Although it was not built until 1930, plans to build a large, modern hotel in downtown Pratt had been discussed since 1925.

In the beginning
Although it was not built until 1930, plans to build a large, modern hotel in downtown Pratt had been discussed since 1925. Several hotels — the Briggs at the corner of Fourth and Main and the Calbeck just across the street, the Maxfield where the current KFC sits, the Central at 120 West Third, and several smaller facilities — were already operating, but with the potential for conventions at the new Municipal Building, interest in another hotel was high. A hotel committee was appointed by the Pratt Chamber of Commerce early in 1929 and plans for a four-story structure, costing approximately $200,000 were drawn up. By October the hotel-on-paper had grown to seven stories and its price tag increased to a quarter-million. The Chamber of Commerce financed the property and gave it to the hotel committee.

A skyscraper emerges
The Pratt Hotel Company Inc., headed by Pratt Union editor S.P. Gebhart, offered 14,000 shares of stock at $10 per share to finance a loan of $110,000. Excavation began on Jan. 3, 1930, and in spite of a very cold winter, progress was made at the rate of a floor a week. The building, eight stories high by then, was completed in six months, but a grand opening was delayed until September. More than 3,000 entries were received in a contest to name the hotel. Gebhart was the most popular, in honor of the hotel’s number one promoter, but he declined the honor. The Roberts, honoring Forrest Roberts, who had leased the building for 15 years with a 25-year option and would be its first manager, suggested by six people, was the winner. Other suggestions included Royalview, Hoover, Taft, Prattonian, The Cannonball and Kansas Jackrabbit.

A national Depression
With only two floors completely finished, the hotel opened for business in June. Room rates were $1.75 for rooms with a lavatory and stool and $2.50 for rooms with a complete bathroom. The hotel contained 85 guest rooms, three apartments, a Grill Room, barber shop, drug store, and a ballroom and was considered the ultimate in luxury.
The hotel lost $500 in the first month but made $750 the next month.
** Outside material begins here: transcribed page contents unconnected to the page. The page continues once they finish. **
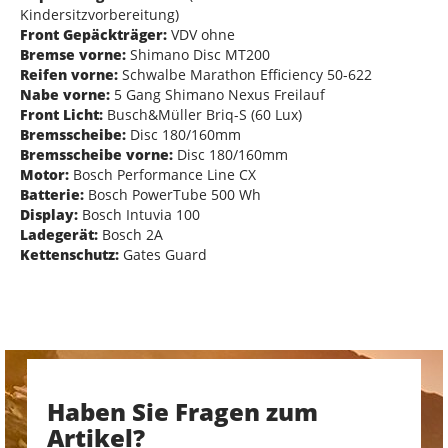
Kindersitzvorbereitung)
Front Gepäckträger:
VDV ohne
Bremse vorne:
Shimano Disc MT200
Reifen vorne:
Schwalbe Marathon Efficiency 50-622
Nabe vorne:
5 Gang Shimano Nexus Freilauf
Front Licht:
Busch&Müller Briq-S (60 Lux)
Bremsscheibe:
Disc 180/160mm
Bremsscheibe vorne:
Disc 180/160mm
Motor:
Bosch Performance Line CX
Batterie:
Bosch PowerTube 500 Wh
Display:
Bosch Intuvia 100
Ladegerät:
Bosch 2A
Kettenschutz:
Gates Guard
Haben Sie Fragen zum
Artikel?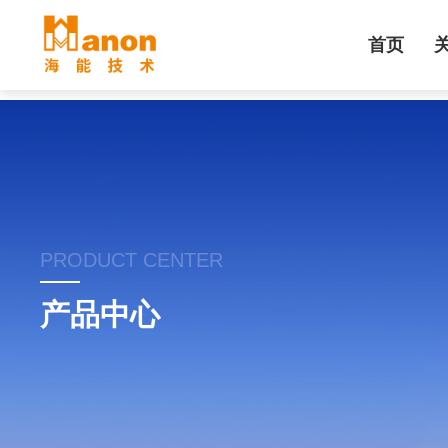
首页
PRODUCT CENTER
产品中心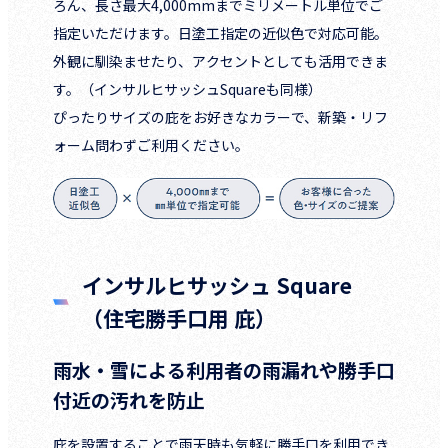
ろん、長さ最大4,000mmまでミリメートル単位でご
指定いただけます。日塗工指定の近似色で対応可能。
外観に馴染ませたり、アクセントとしても活用できま
す。（インサルヒサッシュSquareも同様）
ぴったりサイズの庇をお好きなカラーで、新築・リフ
ォーム問わずご利用ください。
インサルヒサッシュ Square
（住宅勝手口用 庇）
雨水・雪による利用者の雨漏れや勝手口
付近の汚れを防止
庇を設置することで雨天時も気軽に勝手口を利用でき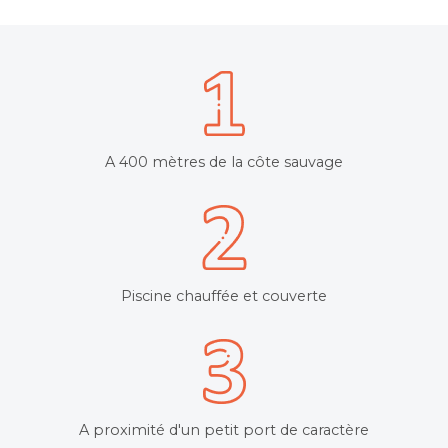
A 400 mètres de la côte sauvage
Piscine chauffée et couverte
A proximité d'un petit port de caractère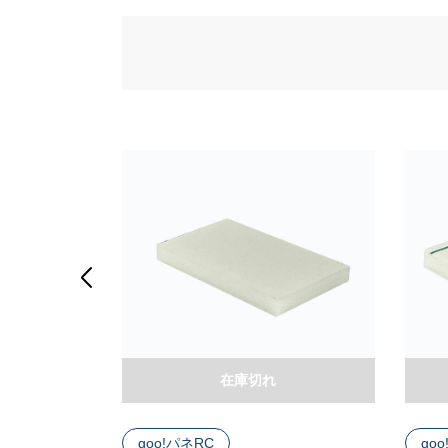

在庫切れ
ク
goo!パネRC
go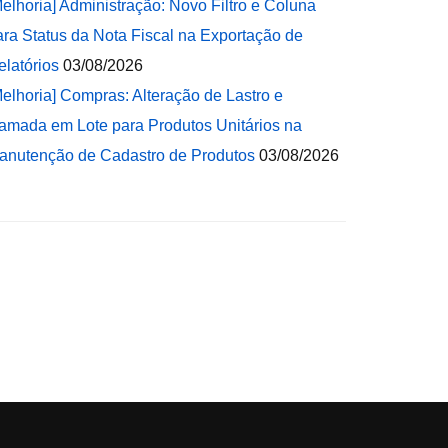
Melhoria] Administração: Novo Filtro e Coluna
ara Status da Nota Fiscal na Exportação de
elatórios
03/08/2026
Melhoria] Compras: Alteração de Lastro e
amada em Lote para Produtos Unitários na
anutenção de Cadastro de Produtos
03/08/2026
The Pratt Hotel Company failed to reach its goal of $120,000 and the Elson Construction Company assumed ownership in 1933.
“In retrospect, it is obvious that in view of world economic events the timing was completely wrong, but if these loyal citizens (shareholders) had not invested in the project it would have never been completed. Their faith in Pratt was strong,” Dorotha Giannangelo wrote in “Did You Know — Stories of Pratt County Kansas.”

The end?
Monte “C.C.” Parrish of Great Bend purchased and renamed the hotel in 1957 and operated it until 1974. Gary Dunnegan had some ideas for remodeling that were never realized, and since the late 1980s the building has been owned by The Peoples Bank.
“We took it over with the idea some day we would find a use for it, and that day hasn’t come yet,” Howard Loomis, chairman of the Board of Directors, said.
Vacant for nearly 20 years, it housed an ice cream shop, a fabric shop and an office for a railroad workers’ union in its post-hotel period. From time to time, rumors surface of the hotel’s development as apartments with convenient downtown access for seniors, a fitness center or for other uses, but for now the “prairie skyscraper” awaits a vision.
Built of reinforced concrete, Loomis says the building is indestructible.